- _Task prompt_:
Find each line below where the word "گونه" occurs, and copy it.

Dataset entries
■ ■ ■ ■ ■ ■ ■

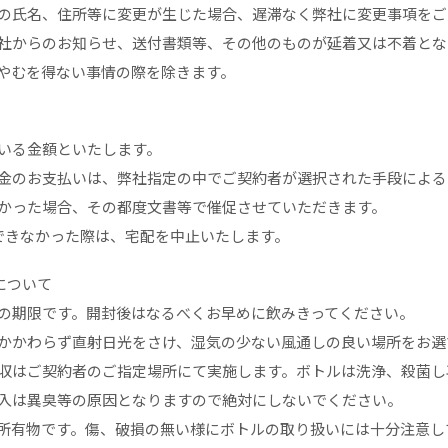
の氏名、住所等に変更が生じた場合、遅滞なく弊社に変更事項をご
社からのお知らせ、送付書類等、その他のものが延着又は不着とな
やむを得ない事情の際を除きます。
いる金額といたします。
金のお支払いは、弊社指定の中でご契約者が選択された手段による
かった場合、その都度文書等で催促させていただきます。
できなかった際は、宅配を中止いたします。
について
の期限です。開封後はなるべくお早めに飲みきってください。
かかわらず直射日光をさけ、湿気の少ない風通しの良い場所をお選
収はご契約者のご指定場所にて実施します。ボトルは洗浄、殺菌し
入は異臭等の原因となりますので絶対にしないでください。
所有物です。傷、破損の無い様にボトルの取り扱いには十分注意し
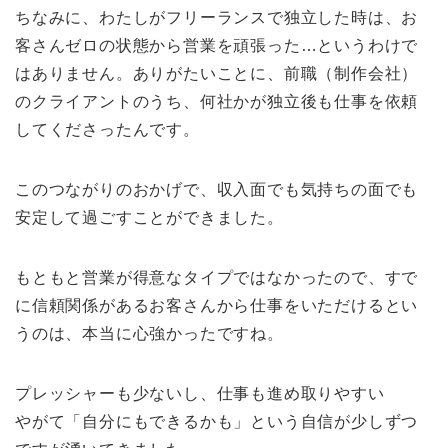
ちなみに、わたしがフリーランスで独立した時は、お
客さんゼロの状態から営業を頑張った…というわけで
はありません。ありがたいことに、前職（制作会社）
のクライアントのうち、何社かが独立後も仕事を依頼
してくださったんです。
このつながりのおかげで、収入面でも気持ちの面でも
安定して過ごすことができました。
もともと営業が得意なタイプではなかったので、すで
に信頼関係があるお客さんから仕事をいただけるとい
うのは、本当に心強かったですね。
プレッシャーも少ないし、仕事も進め取りやすい
やがて「自分にもできるかも」という自信が少しずつ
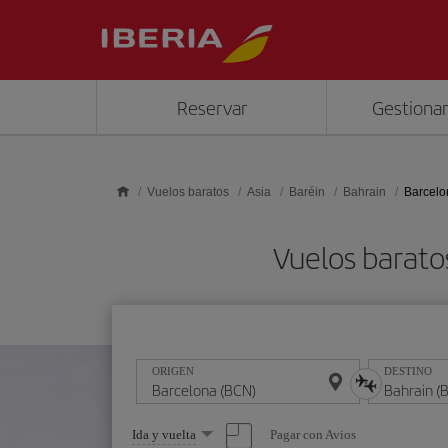
Saltar al contenido principal
Reservar
Gestionar
Vuelos baratos
Asia
Baréin
Bahrain
Barcelo
Vuelos barato
ORIGEN
DESTINO
Seleccione
Pagar con Avios
Ida y vuelta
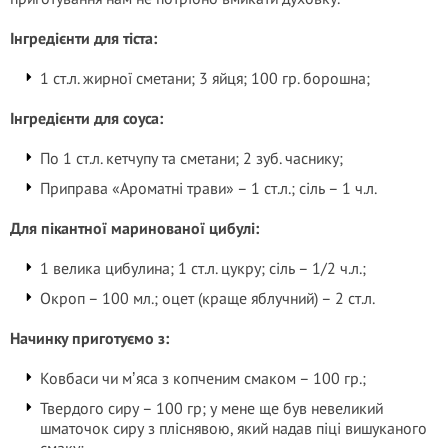
Інгредієнти для тіста:
1 ст.л. жирної сметани; 3 яйця; 100 гр. борошна;
Інгредієнти для соуса:
По 1 ст.л. кетчупу та сметани; 2 зуб. часнику;
Приправа «Ароматні трави» – 1 ст.л.; сіль – 1 ч.л.
Для пікантної маринованої цибулі:
1 велика цибулина; 1 ст.л. цукру; сіль – 1/2 ч.л.;
Окроп – 100 мл.; оцет (краще яблучний) – 2 ст.л.
Начинку приготуємо з:
Ковбаси чи мʼяса з копченим смаком – 100 гр.;
Твердого сиру – 100 гр; у мене ще був невеликий
шматочок сиру з пліснявою, який надав піці вишуканого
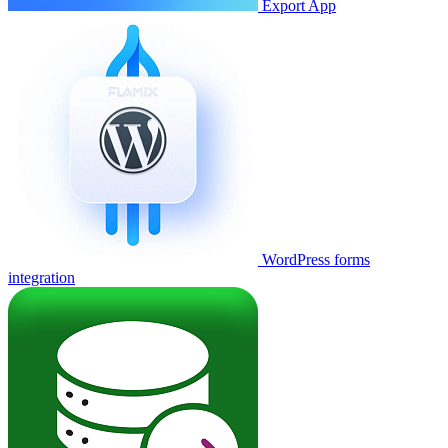
Export App
WordPress forms
integration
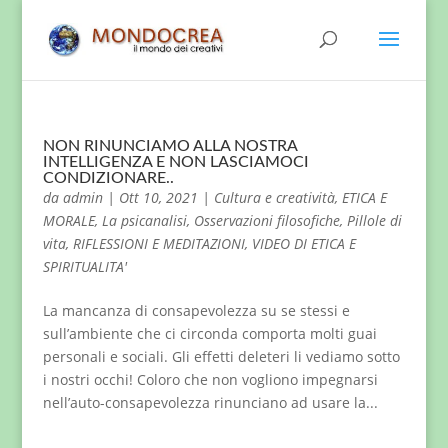
NON RINUNCIAMO ALLA NOSTRA
INTELLIGENZA E NON LASCIAMOCI
CONDIZIONARE..
da
admin
|
Ott 10, 2021
|
Cultura e creatività
,
ETICA E
MORALE
,
La psicanalisi
,
Osservazioni filosofiche
,
Pillole di
vita
,
RIFLESSIONI E MEDITAZIONI
,
VIDEO DI ETICA E
SPIRITUALITA'
La mancanza di consapevolezza su se stessi e
sull’ambiente che ci circonda comporta molti guai
personali e sociali. Gli effetti deleteri li vediamo sotto
i nostri occhi! Coloro che non vogliono impegnarsi
nell’auto-consapevolezza rinunciano ad usare la...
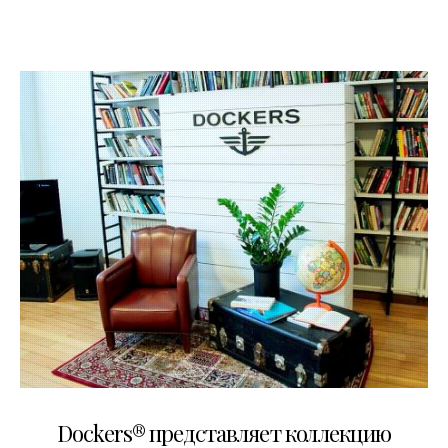
05.06.2017
Dockers® представляет коллекцию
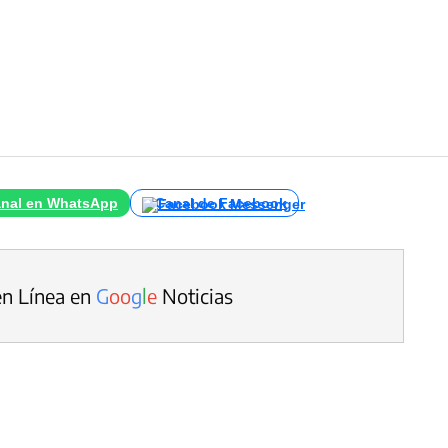
nal en WhatsApp
Canal de Facebook
en Línea en
G
o
o
g
l
e
Noticias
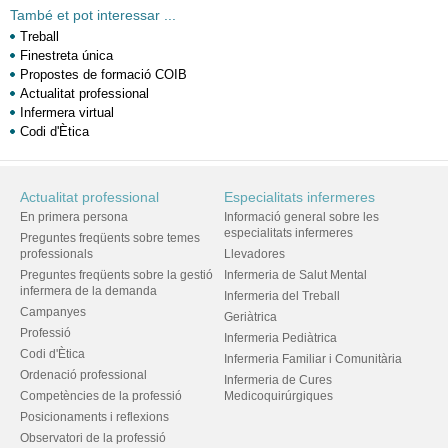
També et pot interessar ...
Treball
Finestreta única
Propostes de formació COIB
Actualitat professional
Infermera virtual
Codi d'Ètica
Actualitat professional
Especialitats infermeres
En primera persona
Informació general sobre les
especialitats infermeres
Preguntes freqüents sobre temes
professionals
Llevadores
Preguntes freqüents sobre la gestió
Infermeria de Salut Mental
infermera de la demanda
Infermeria del Treball
Campanyes
Geriàtrica
Professió
Infermeria Pediàtrica
Codi d'Ètica
Infermeria Familiar i Comunitària
Ordenació professional
Infermeria de Cures
Competències de la professió
Medicoquirúrgiques
Posicionaments i reflexions
Observatori de la professió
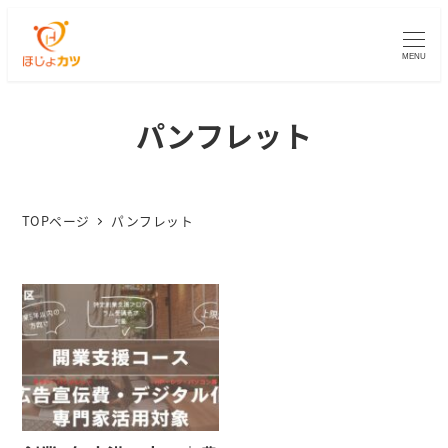
MENU
パンフレット
TOPページ
パンフレット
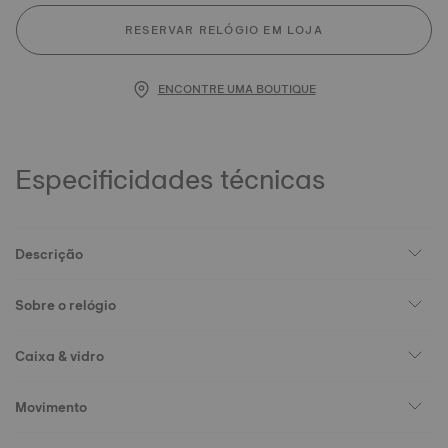
RESERVAR RELÓGIO EM LOJA
ENCONTRE UMA BOUTIQUE
Especificidades técnicas
Descrição
Sobre o relógio
Caixa & vidro
Movimento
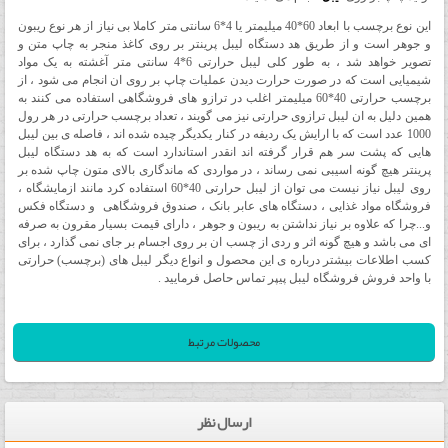
این نوع برچسب با ابعاد 60*40 میلیمتر یا 4*6 سانتی متر کاملا بی نیاز از هر نوع ریبون
و جوهر است و از طریق هد دستگاه لیبل پرینتر بر روی کاغذ منجر به چاپ متن و
تصویر خواهد شد ، به طور کلی لیبل حرارتی 6*4 سانتی متر آغشته به یک مواد
شیمیایی است که در صورت حرارت دیدن عملیات چاپ بر روی ان انجام می شود ، از
برچسب حرارتی 40*60 میلیمتر اغلب در ترازو های فروشگاهی استفاده می کنند به
همین دلیل به ان لیبل ترازوی حرارتی نیز می گویند ، تعداد برچسب حرارتی در هر رول
1000 عدد است که با ارایش یک ردیفه در کنار یکدیگر چیده شده اند ، فاصله ی بین لیبل
هایی که پشت سر هم قرار گرفته اند انقدر استاندارد است که به هد دستگاه لیبل
پرینتر هیچ گونه اسیبی نمی رساند ، در مواردی که ماندگاری بالای متون چاپ شده بر
روی لیبل نیاز نیست می توان از لیبل حرارتی 40*60 استفاده کرد مانند ازمایشگاه ،
فروشگاه مواد غذایی ، دستگاه های عابر بانک ، صندوق فروشگاهی و دستگاه فکس
و...چرا که علاوه بر نیاز نداشتن به ریبون و جوهر ، دارای قیمت بسیار مقرون به صرفه
ای می باشد و هیچ گونه اثر و ردی از چسب ان بر روی اجسام بر جای نمی گذارد ، برای
کسب اطلاعات بیشتر درباره ی این محصول و انواع دیگر لیبل های (برچسب) حرارتی
با واحد فروش فروشگاه لیبل پیپر تماس حاصل فرمایید .
محصولات مرتبط
ارسال نظر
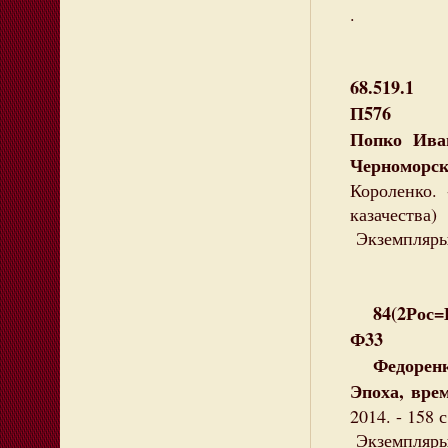
.
68.519.1
П576
Попко Ива
Черноморс
Короленко. 
казачества)
Экземпляры:
84(2Рос=
Ф33
Федоренко
Эпоха, вре
2014. - 158 с
Экземпляры:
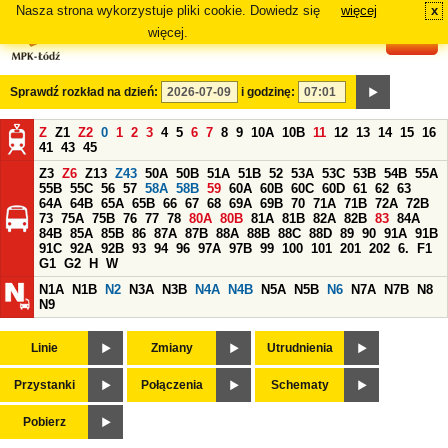
Nasza strona wykorzystuje pliki cookie. Dowiedz się
więcej
x
#
więcej.
Sprawdź rozkład na dzień:
i godzinę:
Z
Z1
Z2
0
1
2
3
4
5
6
7
8
9
10A
10B
11
12
13
14
15
16
41
43
45
Z3
Z6
Z13
Z43
50A
50B
51A
51B
52
53A
53C
53B
54B
55A
55B
55C
56
57
58A
58B
59
60A
60B
60C
60D
61
62
63
64A
64B
65A
65B
66
67
68
69A
69B
70
71A
71B
72A
72B
73
75A
75B
76
77
78
80A
80B
81A
81B
82A
82B
83
84A
84B
85A
85B
86
87A
87B
88A
88B
88C
88D
89
90
91A
91B
91C
92A
92B
93
94
96
97A
97B
99
100
101
201
202
6.
F1
G1
G2
H
W
N1A
N1B
N2
N3A
N3B
N4A
N4B
N5A
N5B
N6
N7A
N7B
N8
N9
Linie
Zmiany
Utrudnienia
Przystanki
Połączenia
Schematy
Pobierz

■ ■ ■ ■ ■ ■ ■

- _Result of the task_:
پرینتر هیچ گونه اسیبی نمی رساند ، در مواردی که ماندگاری بالای متون چاپ شده بر
ای می باشد و هیچ گونه اثر و ردی از چسب ان بر روی اجسام بر جای نمی گذارد ، برای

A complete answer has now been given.